**Required work**
Exact copy, no pictures: take the lines of the listing below from the first through the one containing "不是技术炫技，而是重连文化血脉".

**Record excerpts**
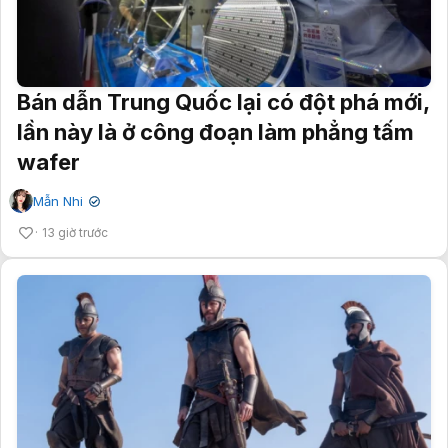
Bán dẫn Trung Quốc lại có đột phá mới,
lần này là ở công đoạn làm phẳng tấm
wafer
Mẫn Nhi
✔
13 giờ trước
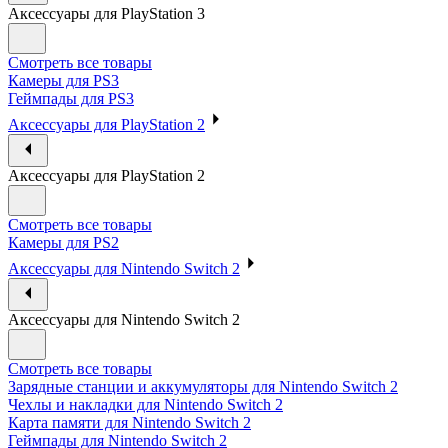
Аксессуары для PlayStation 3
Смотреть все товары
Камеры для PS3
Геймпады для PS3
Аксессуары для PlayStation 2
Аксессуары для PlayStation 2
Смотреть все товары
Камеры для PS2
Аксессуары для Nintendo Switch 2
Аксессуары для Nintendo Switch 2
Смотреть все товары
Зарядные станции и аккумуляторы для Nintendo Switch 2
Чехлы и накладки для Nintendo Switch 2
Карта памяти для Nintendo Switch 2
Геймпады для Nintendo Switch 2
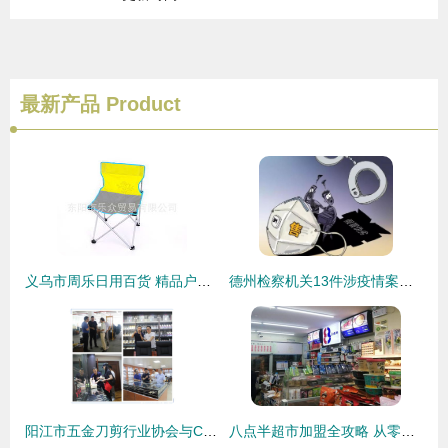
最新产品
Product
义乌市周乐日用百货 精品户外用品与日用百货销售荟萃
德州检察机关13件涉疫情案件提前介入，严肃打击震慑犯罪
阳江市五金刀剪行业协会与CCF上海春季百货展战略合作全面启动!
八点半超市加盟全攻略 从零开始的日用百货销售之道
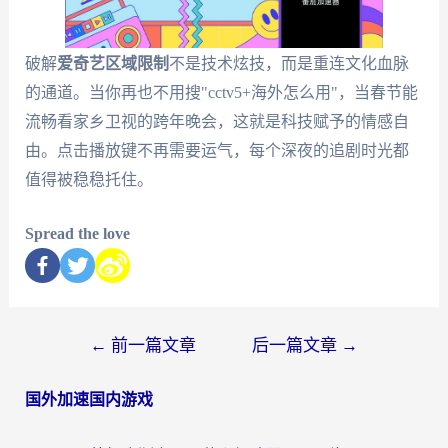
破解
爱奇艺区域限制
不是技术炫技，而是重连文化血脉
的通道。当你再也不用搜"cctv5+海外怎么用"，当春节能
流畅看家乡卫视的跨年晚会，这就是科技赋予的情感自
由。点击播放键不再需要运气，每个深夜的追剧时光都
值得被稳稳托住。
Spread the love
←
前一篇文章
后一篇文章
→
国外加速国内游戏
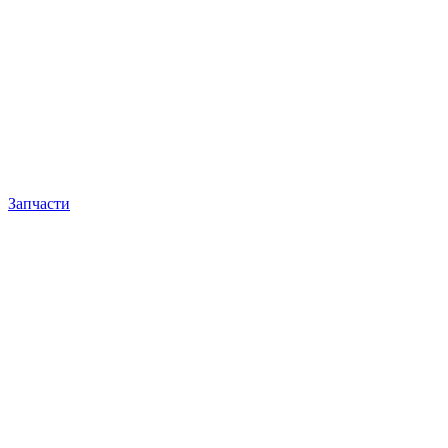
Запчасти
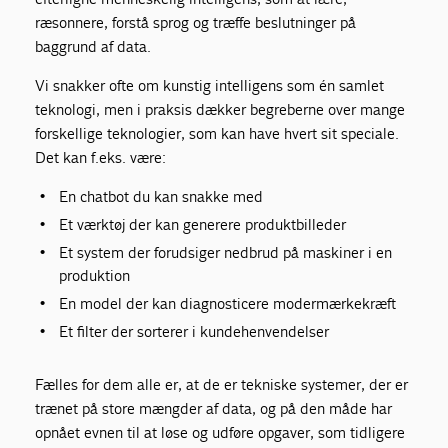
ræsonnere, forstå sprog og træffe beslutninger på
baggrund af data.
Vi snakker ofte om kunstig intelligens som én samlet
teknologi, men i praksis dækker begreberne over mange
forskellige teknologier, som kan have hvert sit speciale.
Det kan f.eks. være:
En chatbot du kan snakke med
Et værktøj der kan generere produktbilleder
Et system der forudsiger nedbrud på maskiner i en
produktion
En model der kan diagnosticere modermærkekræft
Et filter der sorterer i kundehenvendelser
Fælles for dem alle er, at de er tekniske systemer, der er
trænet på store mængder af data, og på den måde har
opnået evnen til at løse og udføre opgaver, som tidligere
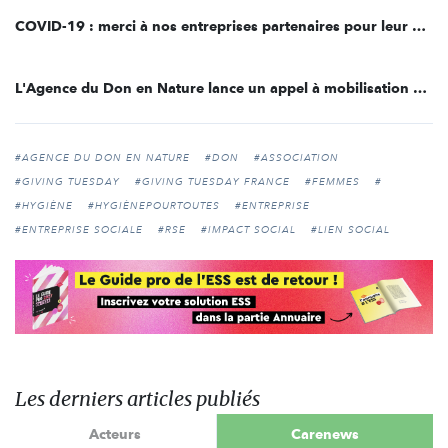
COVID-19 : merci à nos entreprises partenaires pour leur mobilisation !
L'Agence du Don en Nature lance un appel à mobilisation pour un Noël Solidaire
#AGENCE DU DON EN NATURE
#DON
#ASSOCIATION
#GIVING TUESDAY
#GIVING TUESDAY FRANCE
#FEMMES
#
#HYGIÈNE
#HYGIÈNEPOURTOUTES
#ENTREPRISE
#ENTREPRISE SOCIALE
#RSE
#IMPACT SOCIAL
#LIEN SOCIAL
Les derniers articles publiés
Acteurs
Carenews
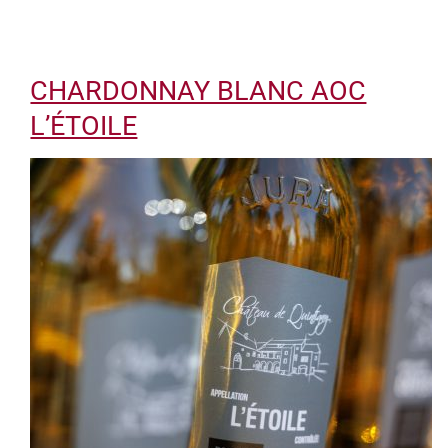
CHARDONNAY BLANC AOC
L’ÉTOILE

**Answer box**
Bán dẫn Trung Quốc lại có đột phá mới,
lần này là ở công đoạn làm phẳng tấm
wafer
Mẫn Nhi
✔
13 giờ trước
Аксессуары для PlayStation 3
Смотреть все товары
Камеры для PS3
Геймпады для PS3
Аксессуары для PlayStation 2
Аксессуары для PlayStation 2
Смотреть все товары
Камеры для PS2
Аксессуары для Nintendo Switch 2
Аксессуары для Nintendo Switch 2
Смотреть все товары
Зарядные станции и аккумуляторы для Nintendo Switch 2
Чехлы и накладки для Nintendo Switch 2
Карта памяти для Nintendo Switch 2
Геймпады для Nintendo Switch 2
最新产品
Product
义乌市周乐日用百货 精品户外用品与日用百货销售荟萃
德州检察机关13件涉疫情案件提前介入，严肃打击震慑犯罪
阳江市五金刀剪行业协会与CCF上海春季百货展战略合作全面启动!
八点半超市加盟全攻略 从零开始的日用百货销售之道
破解
爱奇艺区域限制
不是技术炫技，而是重连文化血脉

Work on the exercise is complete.